• **Action item**
Reproduce every record below exactly as written, but leave out any pictures.

(Records from a collection)

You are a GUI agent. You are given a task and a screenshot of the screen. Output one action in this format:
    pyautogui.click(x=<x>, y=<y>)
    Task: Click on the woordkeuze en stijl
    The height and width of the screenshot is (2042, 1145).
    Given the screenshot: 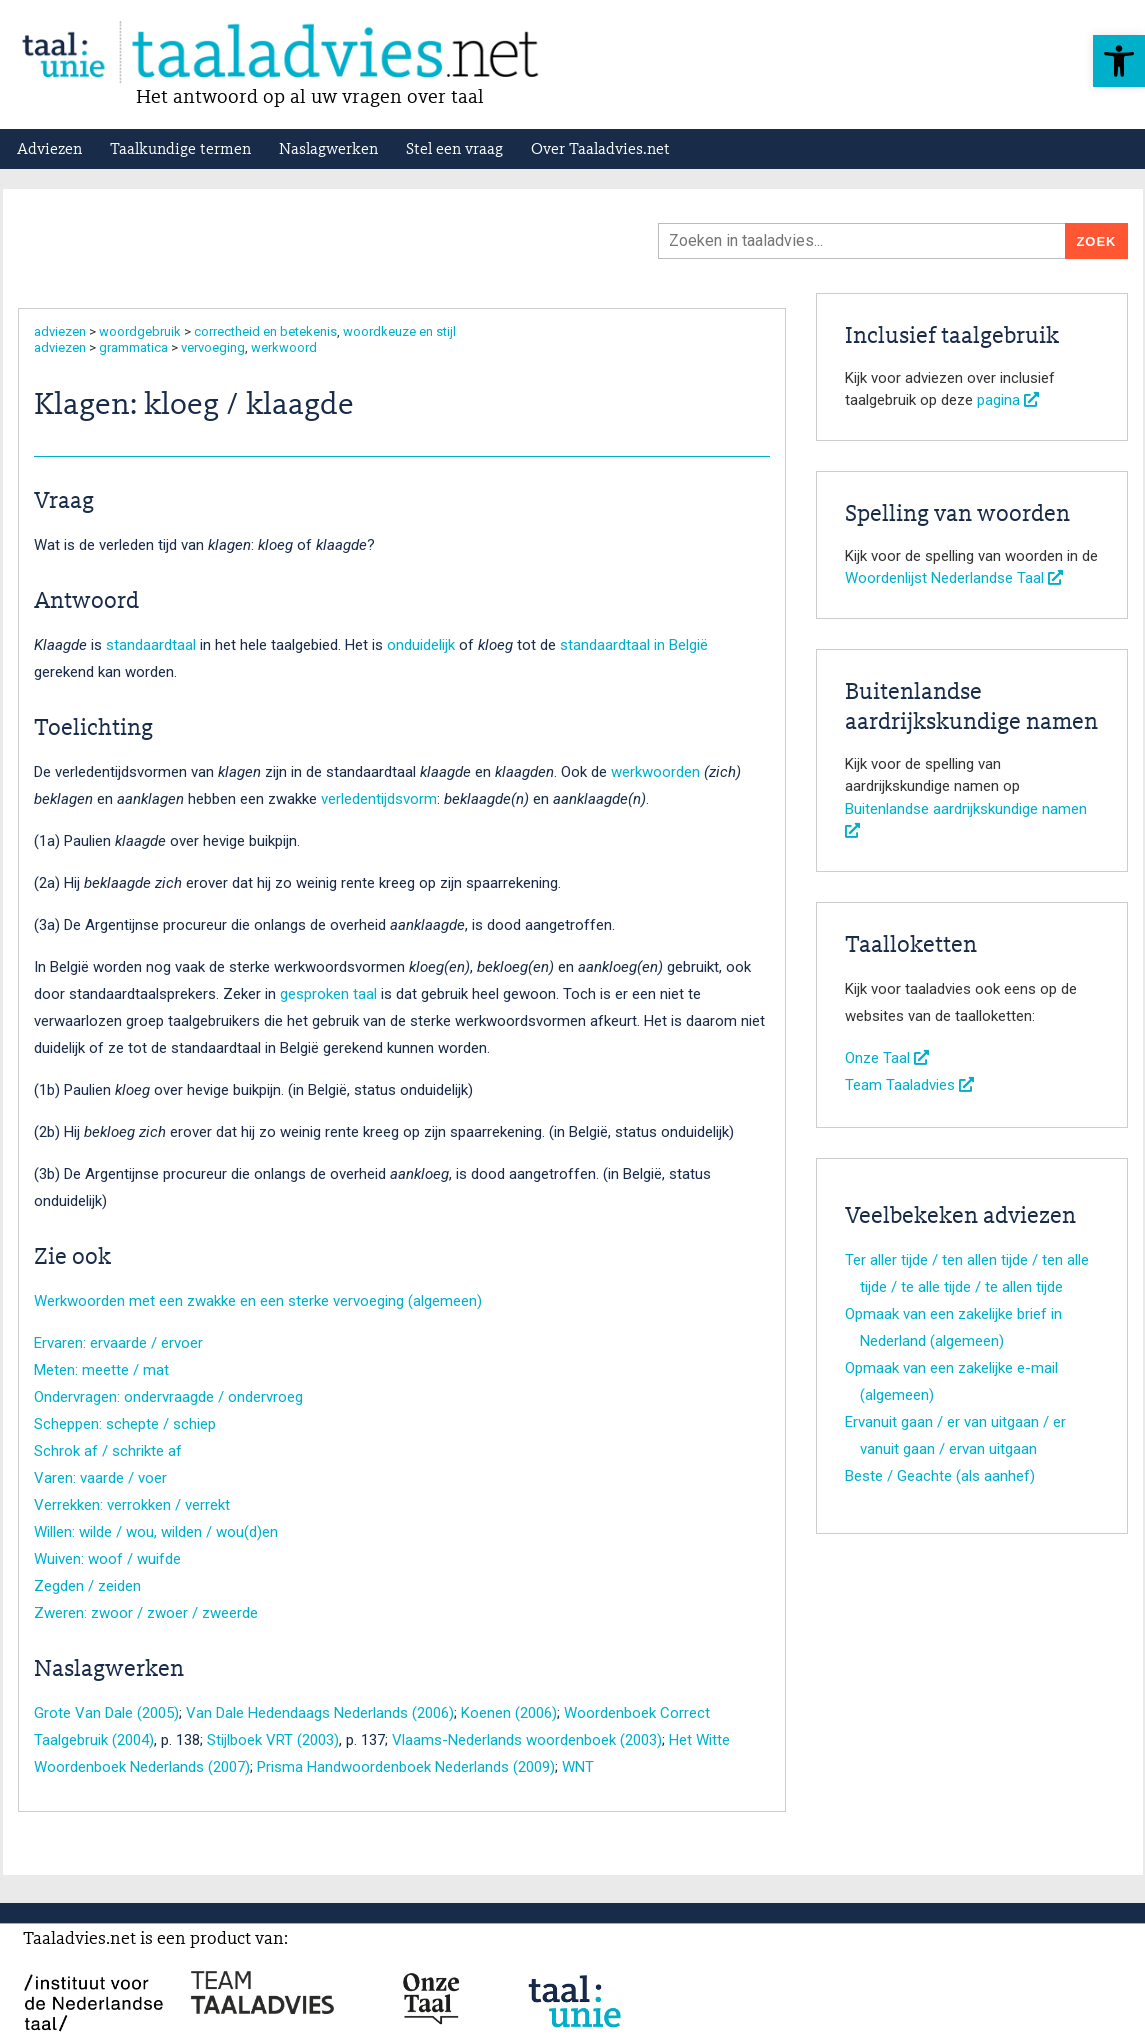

• **Response to the exercise**
You are a GUI agent. You are given a task and a screenshot of the screen. Output one action in this format:
    pyautogui.click(x=<x>, y=<y>)
    Task: Click on the woordkeuze en stijl
    The height and width of the screenshot is (2042, 1145).
    Given the screenshot: 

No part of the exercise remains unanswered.